Lana sat back and ran her hands through her hair.
That made sense. As a nurse, she knew that potassium chloride overdose mimicked heart attack symptoms, and since heart attacks released a large amount of potassium chloride in the blood anyway, there was no real way to prove foul play without evidence, which was what Kim helped her get rid of.
“Does she have proof of any of this?”
“Apparently, she does.”
Maureen sat back down on the edge of the bed now and smoothed her hair back and wiped her face.
“If the board knew why Vince committed suicide, they’d have never let me run the company. They’d have voted me out as CEO or liquidated their stock, and Capshaw Realty would’ve been done. I couldn’t lose everything we’d built.”
She stood again and covered her mouth as more tears flowed down her face. Lana sat in astonishment, hearing the details of what happened, and prayed none of those traits lay dormant in Kayden.
“The only thing that would give us the push we needed was the insurance claim. I was able to pull us out of the fat by investing in new development deals, eventually.”

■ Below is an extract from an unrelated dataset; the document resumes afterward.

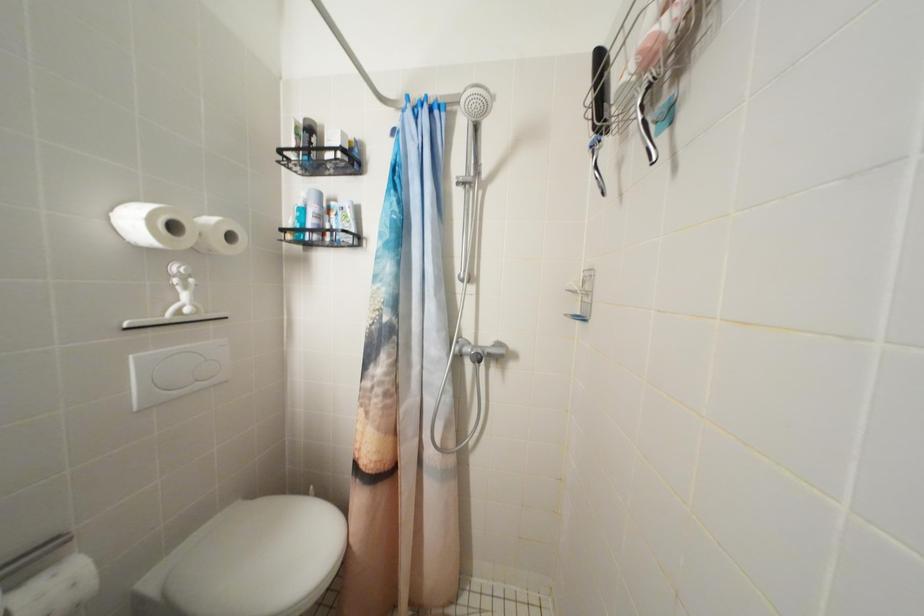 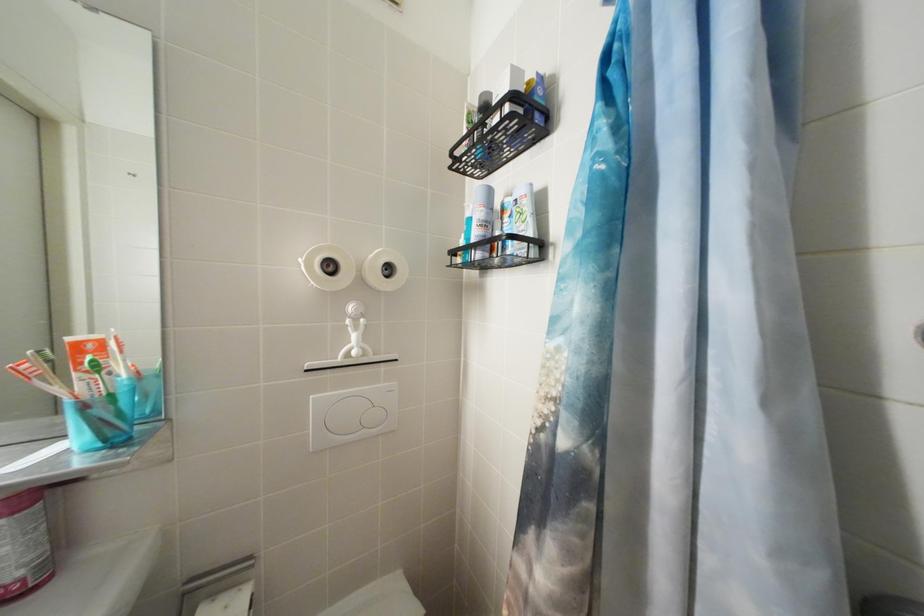 Question: The camera is either moving clockwise (left) or counter-clockwise (right) around the object. The first image is from the beginning of the video and the second image is from the end. Is the camera moving left or right when shooting the video?

Choices:
 (A) Left
 (B) Right

Answer: (B) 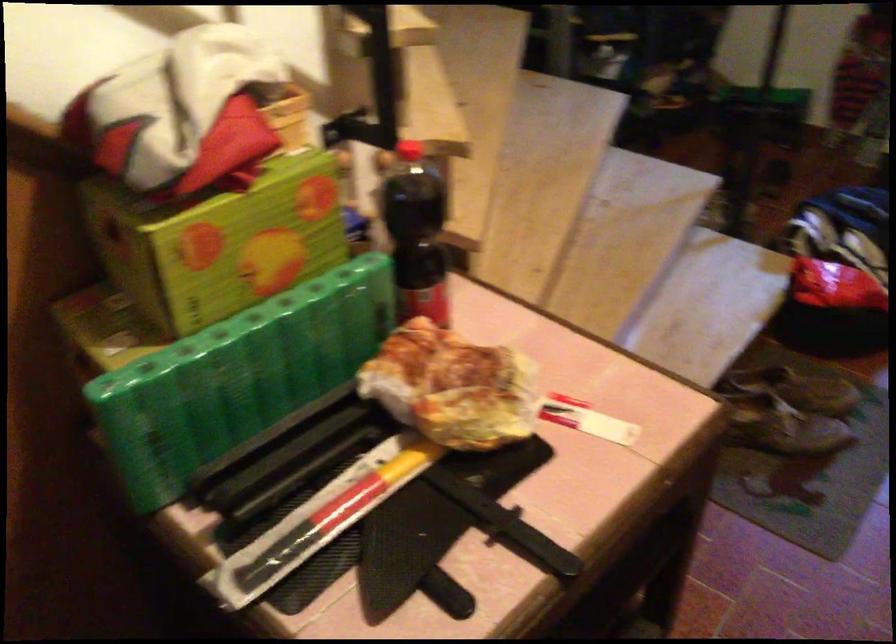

Lana stood from the chair and looked at Maureen, her red face a mess, a far different woman than the one who so strategically tried to ruin her not long ago.
“And the insurance policy wouldn’t pay out in the event of suicide, am I correct?”
Maureen shook her head and sank to the floor.
“It was a newer policy; we’d had it for less than two years, so no, they wouldn’t pay the premium. Our finances were tied up with so many projects across different states… we were leveraged to the max. I couldn’t let all we worked for go down the drain, Lana.”